Teach Coalition, an education advocacy project of the Orthodox Union, believes in strong public school systems alongside strong private schools, said Dan Mitzner, government affairs director for the organization, which advocates for about 90% of Yeshiva and Jewish day school students in the U.S.
“We still believe that public funds in general should not be used for religious purposes,” Mitzner said. “But there’s a way to thread that needle and that’s the space that we operate in.”
Jewish families turn to the courts for funding help
Teach Coalition is backing a school funding-related religious discrimination lawsuit in California. Chaya Loffman and her husband, and two other Orthodox Jewish families, are suing the state for allowing public student disability funding to be used at secular private schools but not religious ones. They have a religious obligation to send their son, who has autism, to a Jewish school, but doing so has meant forgoing or paying out of pocket for the additional services he needs, she said.
“Religious families and schools should have the same treatment under the law,” said Loffman, represented by religious freedom legal experts at The Becket Fund.
“Ultimately these children with disabilities are losing out and it’s not fair,” she said.
Even with four big fundraisers a year, some families at St. Patrick Catholic School in McEwen, Tennessee, could still use financial help, said Sister Veronica Marie Buckmaster, principal of the rural preK-8 institution that is the oldest Catholic school in the Nashville Diocese.
Expanding the state’s public savings account program, she said, “would greatly relieve the stress on family finances and give parents the freedom to use their tax dollars toward their choice of education for their child.”
Last month, Republican Gov. Bill Lee used his State of the State address to renew his expansion push, which requires legislative action. Bills are being considered this session, but the current program barely passed even with a Republican supermajority.

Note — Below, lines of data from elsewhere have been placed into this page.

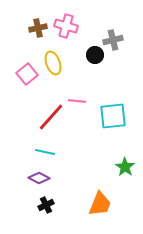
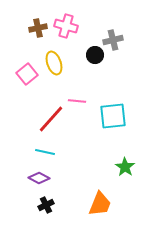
yellow ellipse: moved 1 px right
red line: moved 2 px down
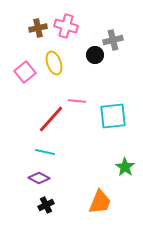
pink square: moved 2 px left, 2 px up
orange trapezoid: moved 2 px up
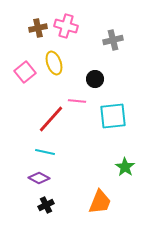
black circle: moved 24 px down
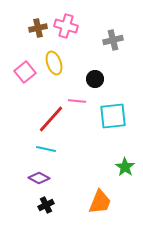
cyan line: moved 1 px right, 3 px up
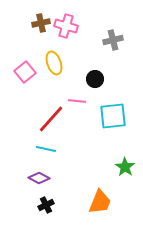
brown cross: moved 3 px right, 5 px up
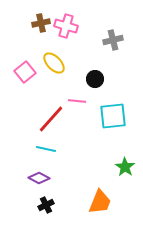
yellow ellipse: rotated 25 degrees counterclockwise
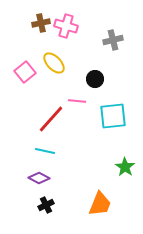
cyan line: moved 1 px left, 2 px down
orange trapezoid: moved 2 px down
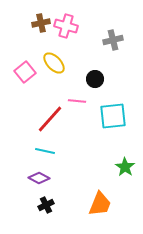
red line: moved 1 px left
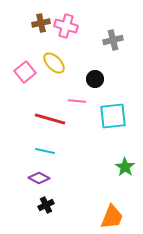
red line: rotated 64 degrees clockwise
orange trapezoid: moved 12 px right, 13 px down
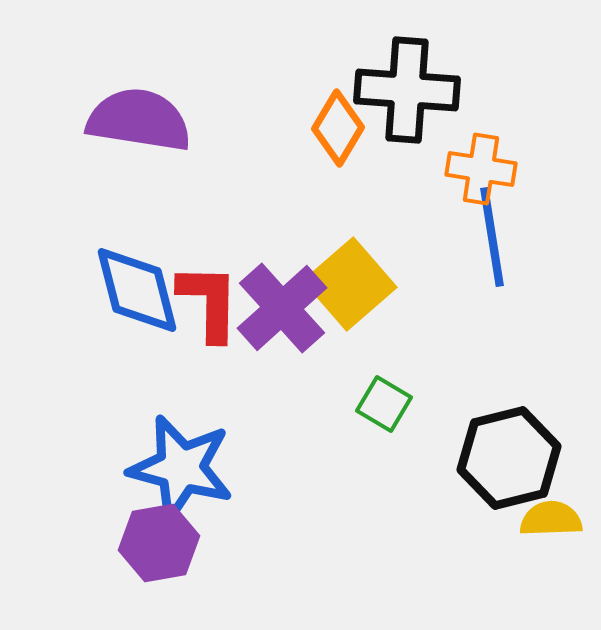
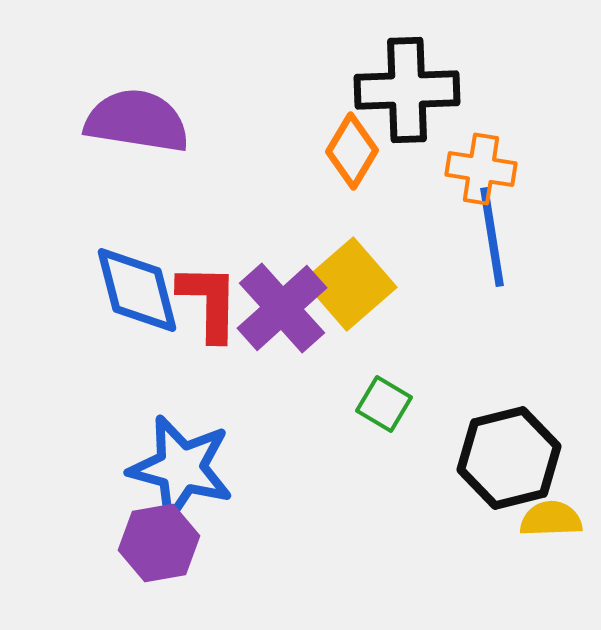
black cross: rotated 6 degrees counterclockwise
purple semicircle: moved 2 px left, 1 px down
orange diamond: moved 14 px right, 23 px down
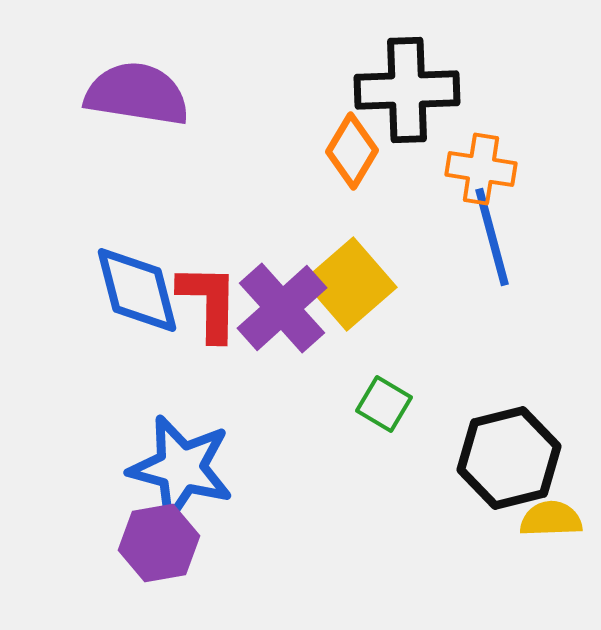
purple semicircle: moved 27 px up
blue line: rotated 6 degrees counterclockwise
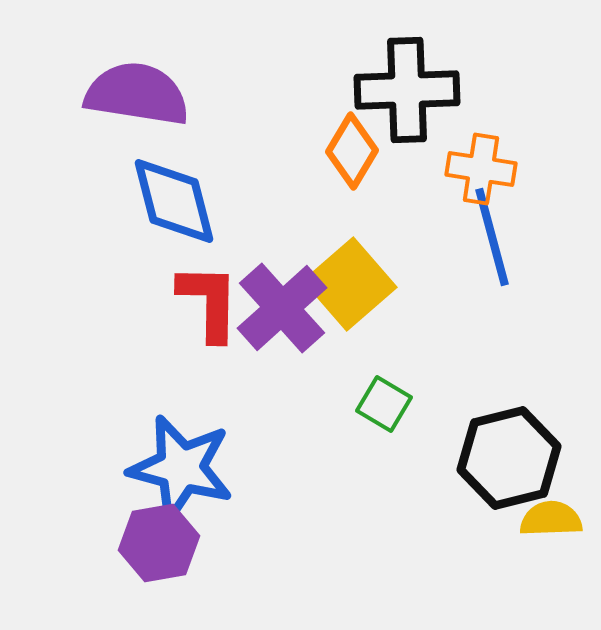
blue diamond: moved 37 px right, 89 px up
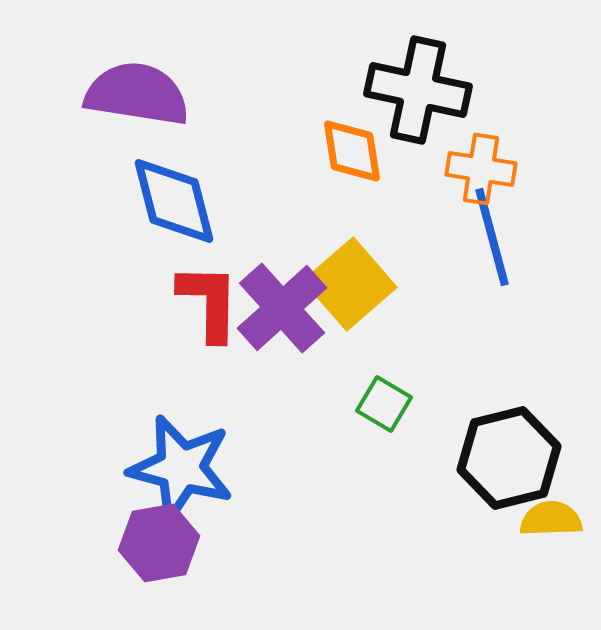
black cross: moved 11 px right; rotated 14 degrees clockwise
orange diamond: rotated 40 degrees counterclockwise
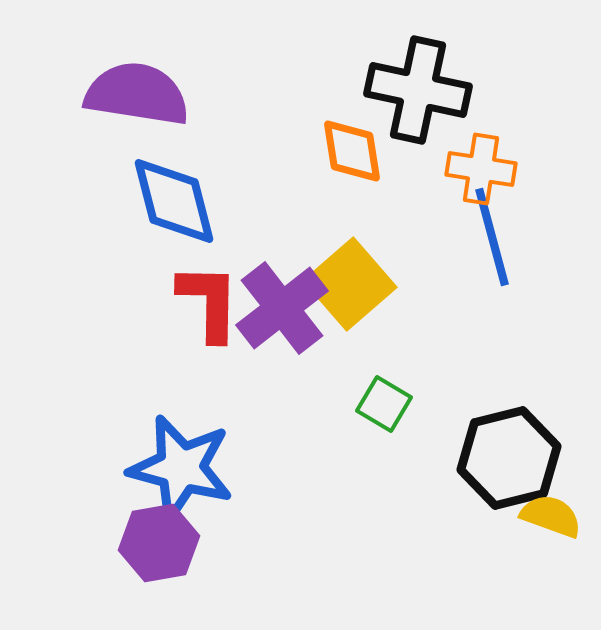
purple cross: rotated 4 degrees clockwise
yellow semicircle: moved 3 px up; rotated 22 degrees clockwise
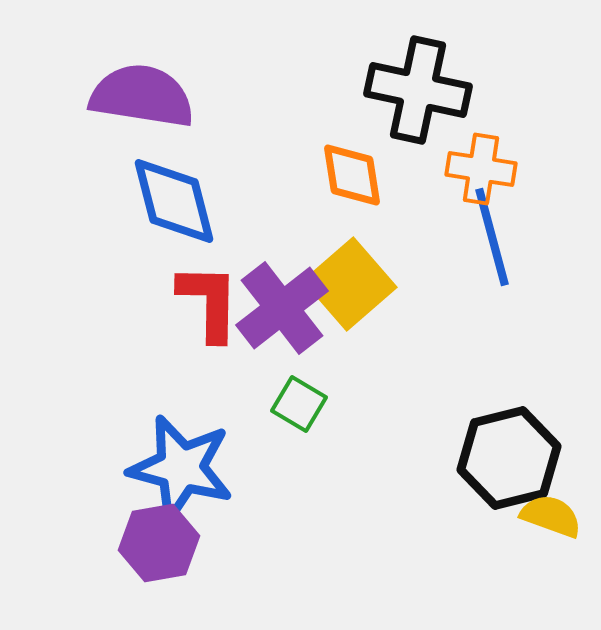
purple semicircle: moved 5 px right, 2 px down
orange diamond: moved 24 px down
green square: moved 85 px left
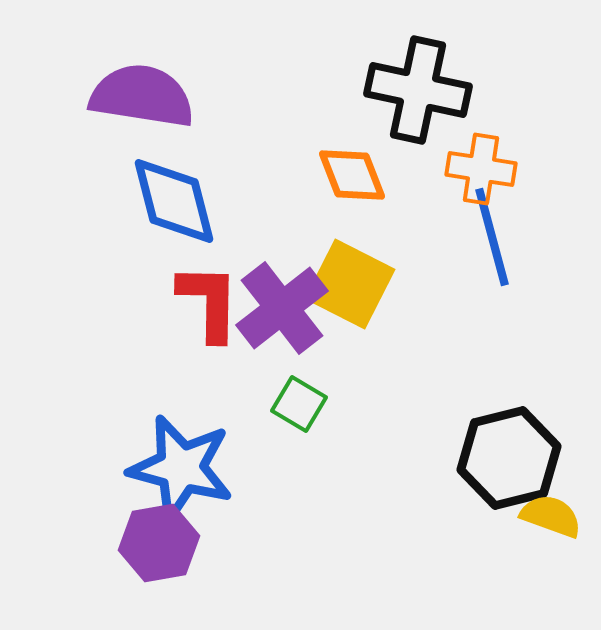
orange diamond: rotated 12 degrees counterclockwise
yellow square: rotated 22 degrees counterclockwise
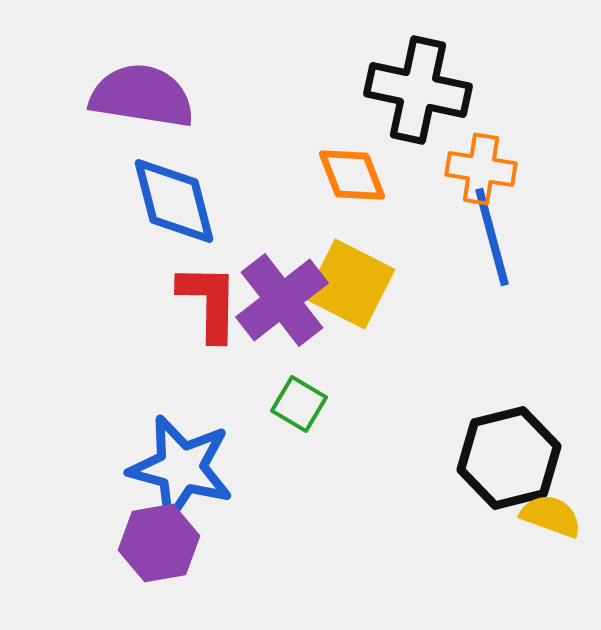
purple cross: moved 8 px up
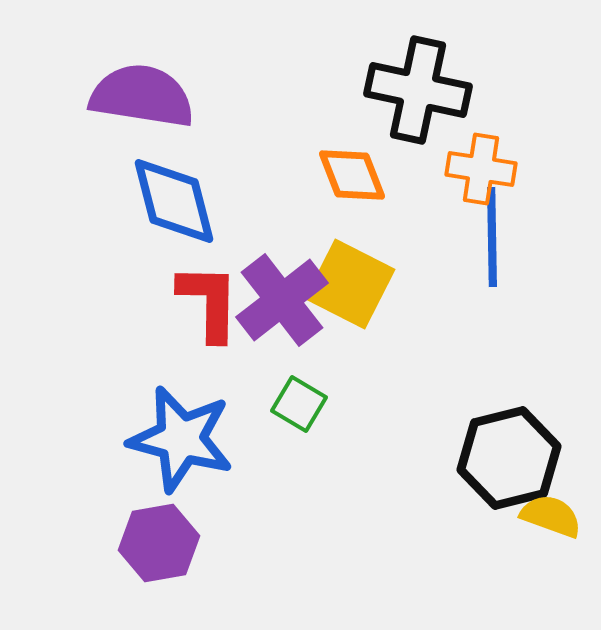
blue line: rotated 14 degrees clockwise
blue star: moved 29 px up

“The key thing for voters and policymakers to keep in mind regarding this funding of religious education is the absence of much regulation,” said Abrams. He questioned why the U.S. isn’t following the lead of some European countries by requiring universal academic standards and discrimination protections at publicly funded private schools.
“More fundamentally, this funding of religious education erodes the common ground that public schools, however imperfectly, have long afforded this country.”